Angela Merkel'le eyalet başbakanlarının geçen pazar aldığı ve günlük yaşamı kısıtlayan kararlar, ne kadar süreceği belli olmayan bu salgına daha çok insanın kurban olmasını belki engelleyecek, ancak peşinde ne gibi izler bırakacak, kimse bilmiyor! Şu ana kadar bütün günü evinin dışında geçiren, birbirlerini akşamları birkaç saat gören çoğu aile artık pek sokağa çıkmadan, dost-tanış, akrabayla görüşemeden 2-3 odalı evinde günler, haftalar geçirmeye mahkum!
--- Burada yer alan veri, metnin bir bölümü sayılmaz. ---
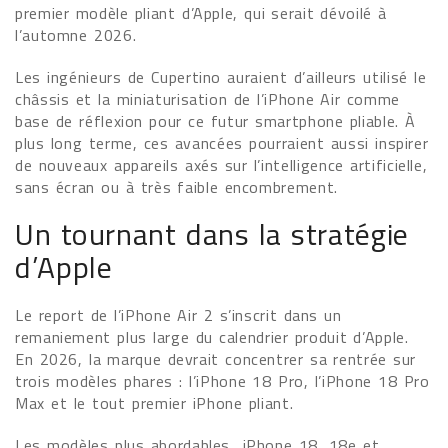
premier modèle pliant d’Apple, qui serait dévoilé à
l’automne 2026.
Les ingénieurs de Cupertino auraient d’ailleurs utilisé le
châssis et la miniaturisation de l’iPhone Air comme
base de réflexion pour ce futur smartphone pliable. À
plus long terme, ces avancées pourraient aussi inspirer
de nouveaux appareils axés sur l’intelligence artificielle,
sans écran ou à très faible encombrement.
Un tournant dans la stratégie
d’Apple
Le report de l’iPhone Air 2 s’inscrit dans un
remaniement plus large du calendrier produit d’Apple.
En 2026, la marque devrait concentrer sa rentrée sur
trois modèles phares : l’iPhone 18 Pro, l’iPhone 18 Pro
Max et le tout premier iPhone pliant.
Les modèles plus abordables iPhone 18, 18e et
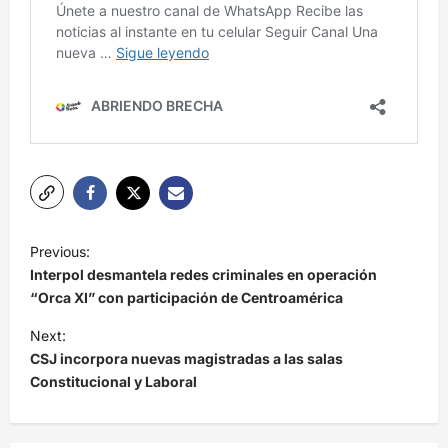
N
Previous:
a
Interpol desmantela redes criminales en operación
v
“Orca XI” con participación de Centroamérica
e
Next:
CSJ incorpora nuevas magistradas a las salas
g
Constitucional y Laboral
a
c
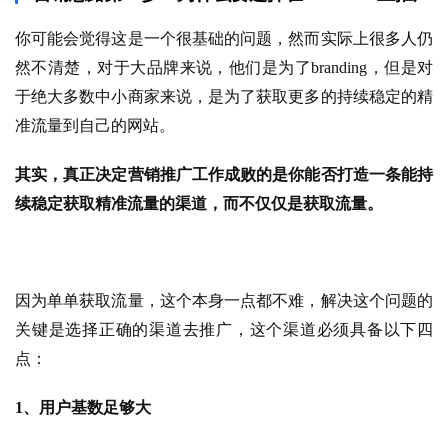
你可能会觉得这是一个很基础的问题，然而实际上很多人仍
然不清楚，对于大品牌来说，他们是为了branding，但是对
于绝大多数中小商家来说，是为了获取更多的持续稳定的精
准流量到自己的网站。
其实，真正决定营销推广工作成败的是你能否打造一条能持
续稳定获取精准流量的渠道，而不仅仅是获取流量。
因为单单获取流量，这个本身一点都不难，解决这个问题的
关键是选择正确的渠道去推广，这个渠道必须具备以下四
点：
1、用户基数足够大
Bunalımlar kaçınılmaz olacak
Sosyal yaşam aşırı kısıtlandı. Tek başına yaşayan şimdi daha da yalnız kaldı! Ülkede bireyin özgür, rahat, tasasız yaşamı bir iki hafta içinde kökünden değişiverdi. Evine "zorla" kapanan sokağa çıksa ne yapacak? Ne alışveriş yapabileceği bir dükkân var, ne de oturup espresso yudumlayabileceği bir Café. Olumsuz gelişmeler birkaç hafta böyle devam ederse toplumda bunalımlar kaçınılmaz olacak. Çoğu insan ya işini yitirdi, ya da yarım gün çalışıyor, bir geçim savaşı veriyor. Stuttgartlı üç dev şirket, Mercedes, Porsche ve Bosch üretimi neredeyse sıfırladı. Alman ekonomisi ağır yara almadan Covid-19'dan kurtulacağa benzemiyor.
Stuttgart'ta şu günlerde yaşananlar Almanya'nın her kenti için geçerli. Bir gün gelecek tüm Avrupa onu boyunduruğu alan 'Korona diktatörü'nü tabii ki yenecek, ancak insanlar yaşamlarına getirilen kısıtlamaların neden olduğu ruhsal sorunların altından kalkmayı bakalım başarabilecek mi? Başarmaları gerekiyor. Milli takım çalıştırıcısı Joachim Löw şu görüşte: "Yaşamda en önemli şeyin ne olduğunu kavramalı, birbirimize daha çok saygı göstererek geleceğimizi belirlemeliyiz!"